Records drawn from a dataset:
_ _ _ _ _ _ _

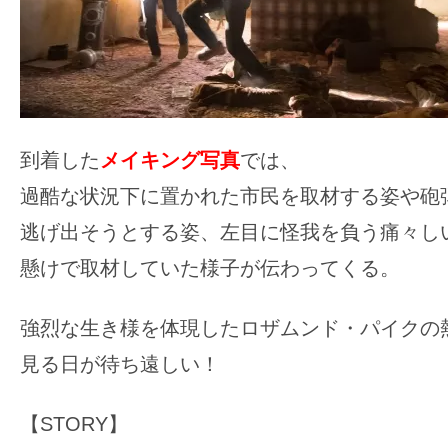
到着した
メイキング写真
では、
過酷な状況下に置かれた市民を取材する姿や砲
逃げ出そうとする姿、左目に怪我を負う痛々し
懸けで取材していた様子が伝わってくる。
強烈な生き様を体現したロザムンド・パイクの
見る日が待ち遠しい！
【STORY】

_ _ _ _ _ _ _

Nothing but the lines from the one containing "過酷な状況下に置かれた市民を取材する姿や砲" through the last line of the data above should be given again, each exactly as it stands.

過酷な状況下に置かれた市民を取材する姿や砲
逃げ出そうとする姿、左目に怪我を負う痛々し
懸けで取材していた様子が伝わってくる。
強烈な生き様を体現したロザムンド・パイクの
見る日が待ち遠しい！
【STORY】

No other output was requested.